Task requirements: State how many lines in these records contain the word "browser", and nothing else.

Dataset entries
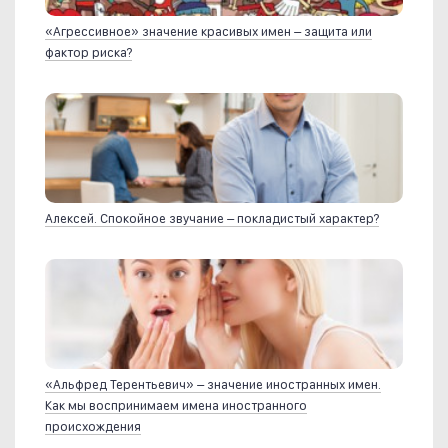
«Агрессивное» значение красивых имен – защита или
фактор риска?
Алексей. Спокойное звучание – покладистый характер?
«Альфред Терентьевич» – значение иностранных имен.
Как мы воспринимаем имена иностранного
происхождения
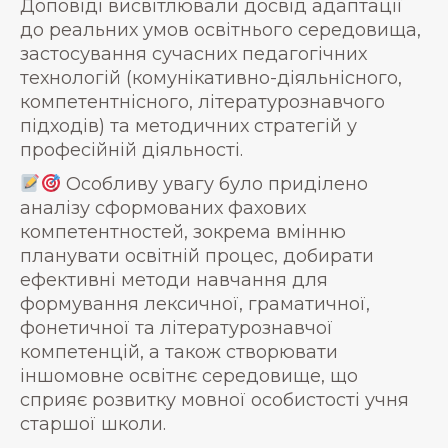
Доповіді висвітлювали досвід адаптації
до реальних умов освітнього середовища,
застосування сучасних педагогічних
технологій (комунікативно-діяльнісного,
компетентнісного, літературознавчого
підходів) та методичних стратегій у
професійній діяльності.
Особливу увагу було приділено
аналізу сформованих фахових
компетентностей, зокрема вмінню
планувати освітній процес, добирати
ефективні методи навчання для
формування лексичної, граматичної,
фонетичної та літературознавчої
компетенцій, а також створювати
іншомовне освітнє середовище, що
сприяє розвитку мовної особистості учня
старшої школи.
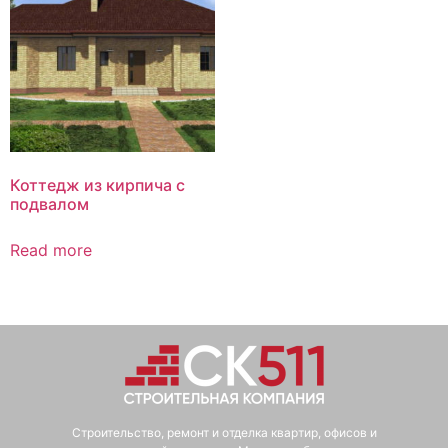
Коттедж из кирпича с
подвалом
Read more
Строительство, ремонт и отделка квартир, офисов и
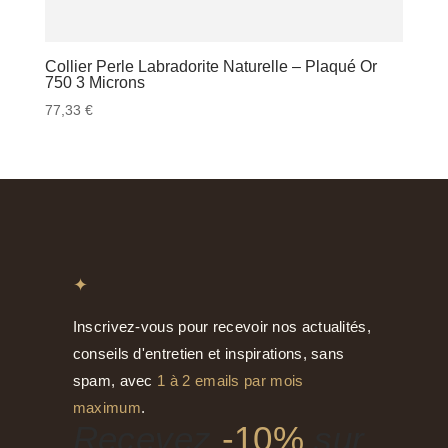
Collier Perle Labradorite Naturelle – Plaqué Or
750 3 Microns
77,33
€
✦
Inscrivez-vous pour recevoir nos actualités,
conseils d'entretien et inspirations, sans
spam, avec
1 à 2 emails par mois
maximum
.
Recevez
-10%
sur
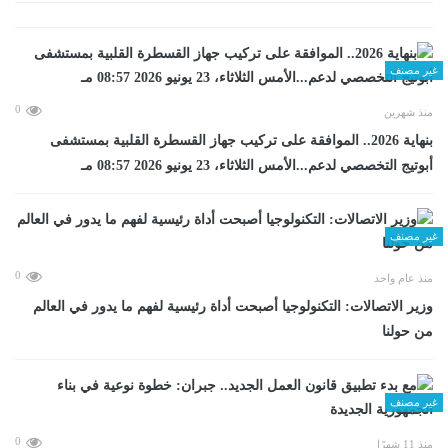
غير مصنف
0
منذ شهرين
بنهاية 2026.. الموافقة على تركيب جهاز القسطرة القلبية بمستشفى
أبوتيج التخصصي لدعم...الأمس الثلاثاء، 23 يونيو 2026 08:57 مـ
غير مصنف
0
منذ عام واحد
وزير الاتصالات: التكنولوجيا أصبحت أداة رئيسية لفهم ما يدور في العالم
من حولنا
غير مصنف
0
منذ 11 شهرًا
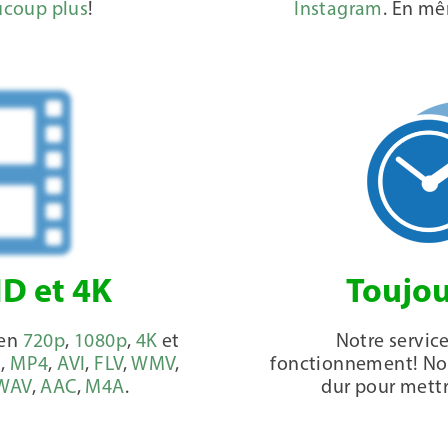
coup plus
!
Instagram
. En mê
HD et 4K
Toujou
 en
720p
,
1080p
,
4K
et
Notre service
3
,
MP4
,
AVI
,
FLV
,
WMV
,
fonctionnement! Notr
WAV
,
AAC
,
M4A
.
dur pour mettre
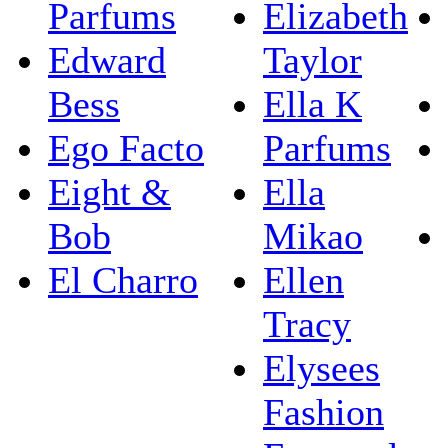
Parfums
Elizabeth
Edward
Taylor
Bess
Ella K
Ego Facto
Parfums
Eight &
Ella
Bob
Mikao
El Charro
Ellen
Tracy
Elysees
Fashion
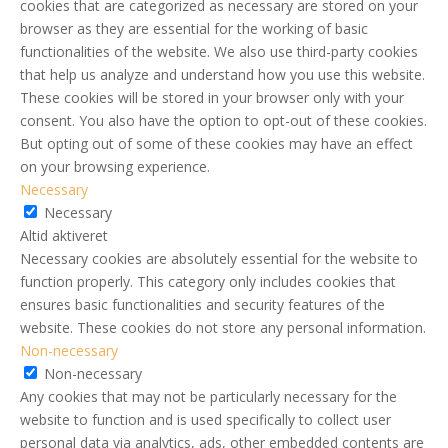
cookies that are categorized as necessary are stored on your
browser as they are essential for the working of basic
functionalities of the website. We also use third-party cookies
that help us analyze and understand how you use this website.
These cookies will be stored in your browser only with your
consent. You also have the option to opt-out of these cookies.
But opting out of some of these cookies may have an effect
on your browsing experience.
Necessary
Necessary
Altid aktiveret
Necessary cookies are absolutely essential for the website to
function properly. This category only includes cookies that
ensures basic functionalities and security features of the
website. These cookies do not store any personal information.
Non-necessary
Non-necessary
Any cookies that may not be particularly necessary for the
website to function and is used specifically to collect user
personal data via analytics, ads, other embedded contents are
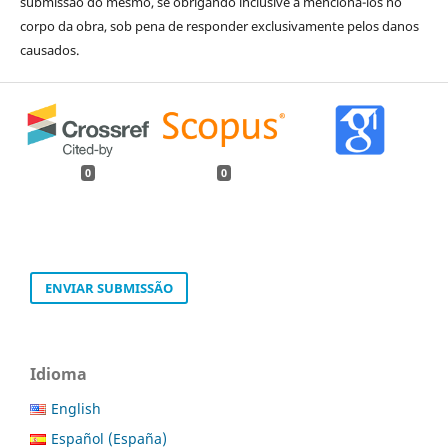
submissão do mesmo, se obrigando inclusive a mencioná-los no
corpo da obra, sob pena de responder exclusivamente pelos danos
causados.
0
0
ENVIAR SUBMISSÃO
Idioma
English
Español (España)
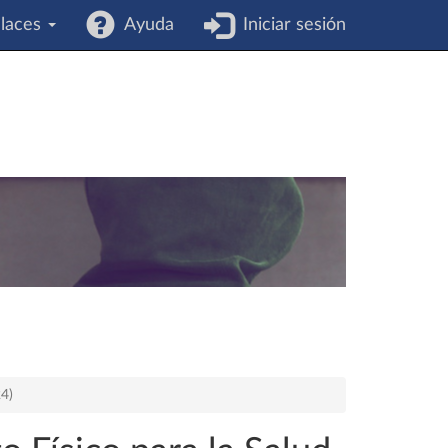
laces
Ayuda
Iniciar sesión
24)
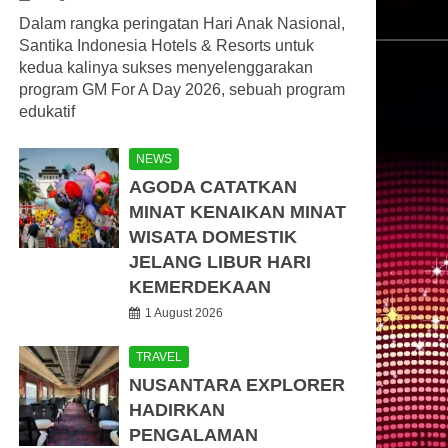
Dalam rangka peringatan Hari Anak Nasional,
Santika Indonesia Hotels & Resorts untuk
kedua kalinya sukses menyelenggarakan
program GM For A Day 2026, sebuah program
edukatif
NEWS
AGODA CATATKAN
MINAT KENAIKAN MINAT
WISATA DOMESTIK
JELANG LIBUR HARI
KEMERDEKAAN
1 August 2026
TRAVEL
NUSANTARA EXPLORER
HADIRKAN
PENGALAMAN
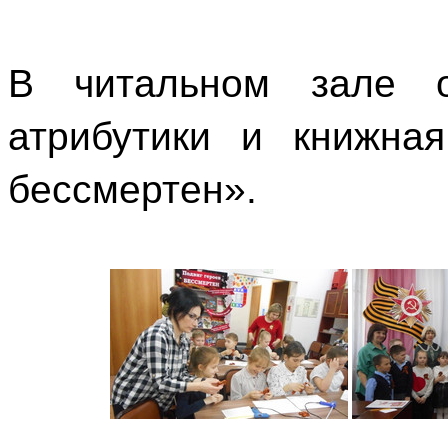
В читальном зале о
атрибутики и книжна
бессмертен».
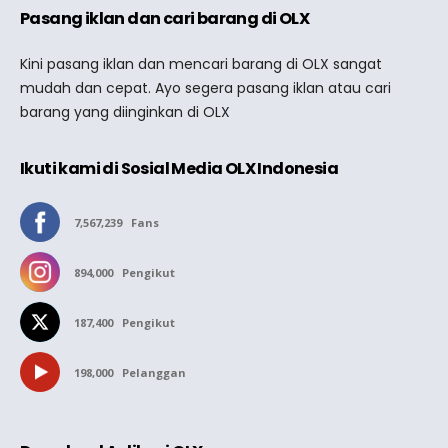
Pasang iklan dan cari barang di OLX
Kini pasang iklan dan mencari barang di OLX sangat
mudah dan cepat. Ayo segera pasang iklan atau cari
barang yang diinginkan di OLX
Ikuti kami di Sosial Media OLX Indonesia
7,567,239
Fans
894,000
Pengikut
187,400
Pengikut
198,000
Pelanggan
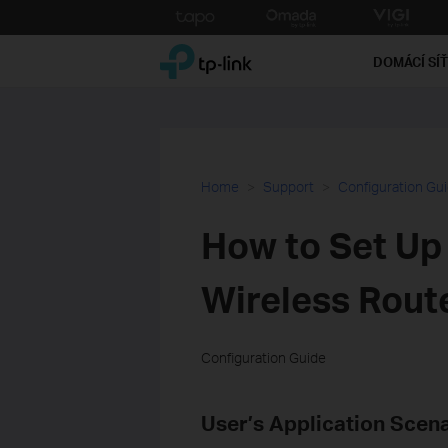
Click
to
TP-Link, Reliably Smart
skip
DOMÁCÍ SÍ
the
navigation
bar
Home
Support
Configuration Gu
How to Set Up
Wireless Rout
Configuration Guide
User’s Application Scen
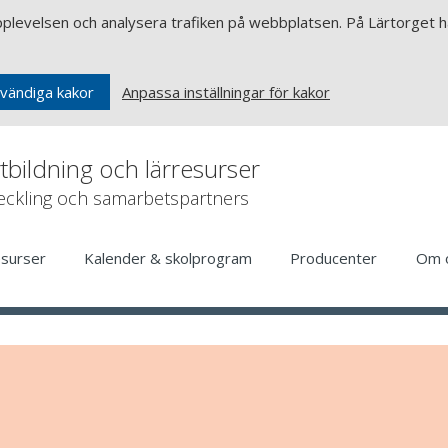
upplevelsen och analysera trafiken på webbplatsen. På Lärtorget ha
Anpassa inställningar för kakor
vändiga kakor
rtbildning och lärresurser
veckling och samarbetspartners
esurser
Kalender & skolprogram
Producenter
Om 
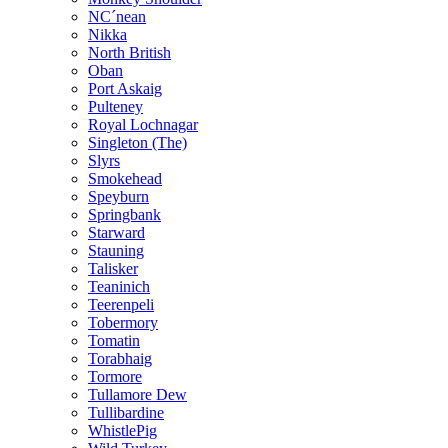
NC´nean
Nikka
North British
Oban
Port Askaig
Pulteney
Royal Lochnagar
Singleton (The)
Slyrs
Smokehead
Speyburn
Springbank
Starward
Stauning
Talisker
Teaninich
Teerenpeli
Tobermory
Tomatin
Torabhaig
Tormore
Tullamore Dew
Tullibardine
WhistlePig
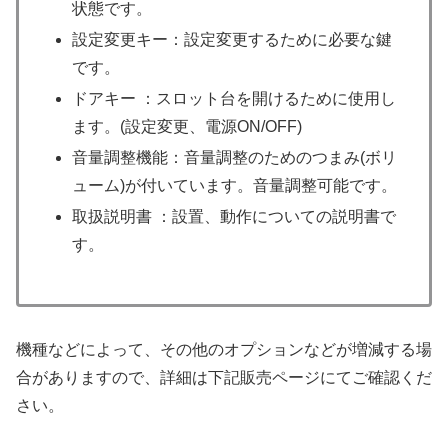
状態です。
設定変更キー：設定変更するために必要な鍵
です。
ドアキー ：スロット台を開けるために使用し
ます。(設定変更、電源ON/OFF)
音量調整機能：音量調整のためのつまみ(ボリ
ューム)が付いています。音量調整可能です。
取扱説明書 ：設置、動作についての説明書で
す。
機種などによって、その他のオプションなどが増減する場
合がありますので、詳細は下記販売ページにてご確認くだ
さい。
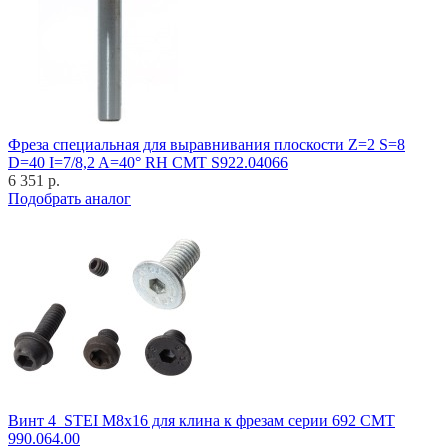
Фреза специальная для выравнивания плоскости Z=2 S=8
D=40 I=7/8,2 A=40° RH CMT S922.04066
6 351 р.
Подобрать аналог
Винт 4_STEI M8x16 для клина к фрезам серии 692 CMT
990.064.00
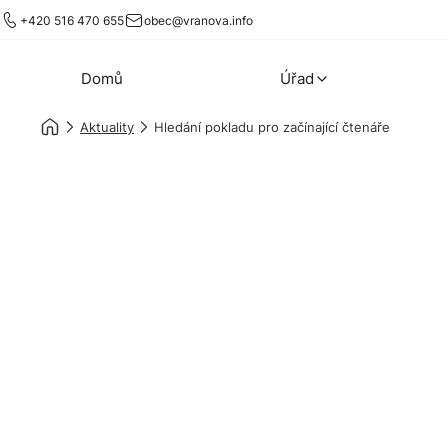
+420 516 470 655
obec@vranova.info
Domů
Úřad
Aktuality
Hledání pokladu pro začínající čtenáře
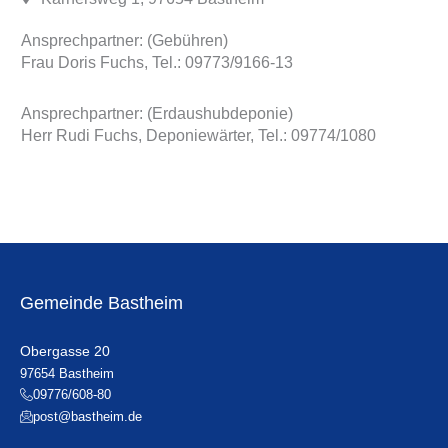
Ansprechpartner: (Gebühren)
Frau Doris Fuchs, Tel.: 09773/9166-13
Ansprechpartner: (Erdaushubdeponie)
Herr Rudi Fuchs, Deponiewärter, Tel.: 09774/1080
Gemeinde Bastheim
Obergasse 20
97654 Bastheim
09776/608-80
post@bastheim.de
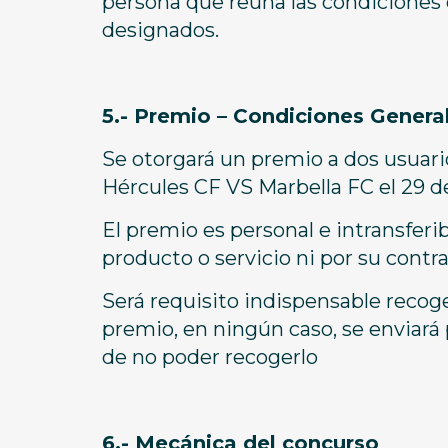
persona que reúna las condiciones d
designados.
5.- Premio – Condiciones Genera
Se otorgará un premio a dos usuario
Hércules CF VS Marbella FC el 29 
El premio es personal e intransferi
producto o servicio ni por su contr
Será requisito indispensable recog
premio, en ningún caso, se enviará
de no poder recogerlo
6.- Mecánica del concurso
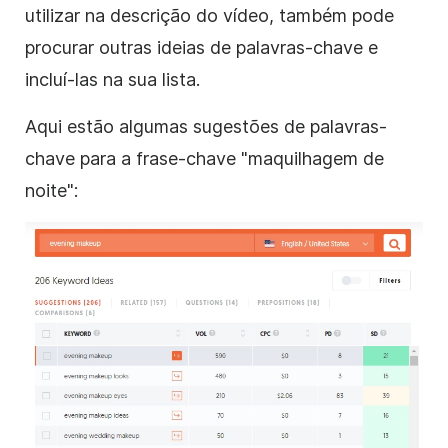
utilizar na descrição do vídeo, também pode
procurar outras ideias de palavras-chave e
incluí-las na sua lista.
Aqui estão algumas sugestões de palavras-
chave para a frase-chave "maquilhagem de
noite":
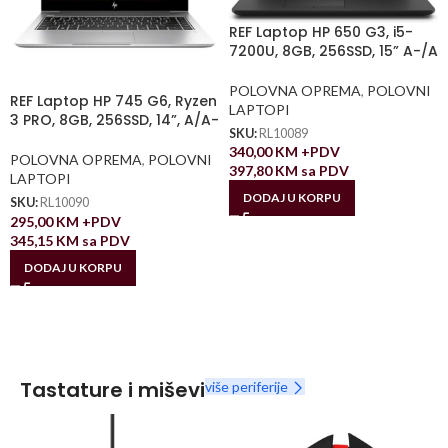
REF Laptop HP 650 G3, i5-
7200U, 8GB, 256SSD, 15” A-/A
POLOVNA OPREMA
,
POLOVNI
REF Laptop HP 745 G6, Ryzen
LAPTOPI
3 PRO, 8GB, 256SSD, 14”, A/A-
SKU:
RL10089
340,00
KM
+PDV
POLOVNA OPREMA
,
POLOVNI
397,80
KM
sa PDV
LAPTOPI
DODAJ U KORPU
SKU:
RL10090
295,00
KM
+PDV
345,15
KM
sa PDV
DODAJ U KORPU
Tastature i miševi
više periferije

Exercise output: 2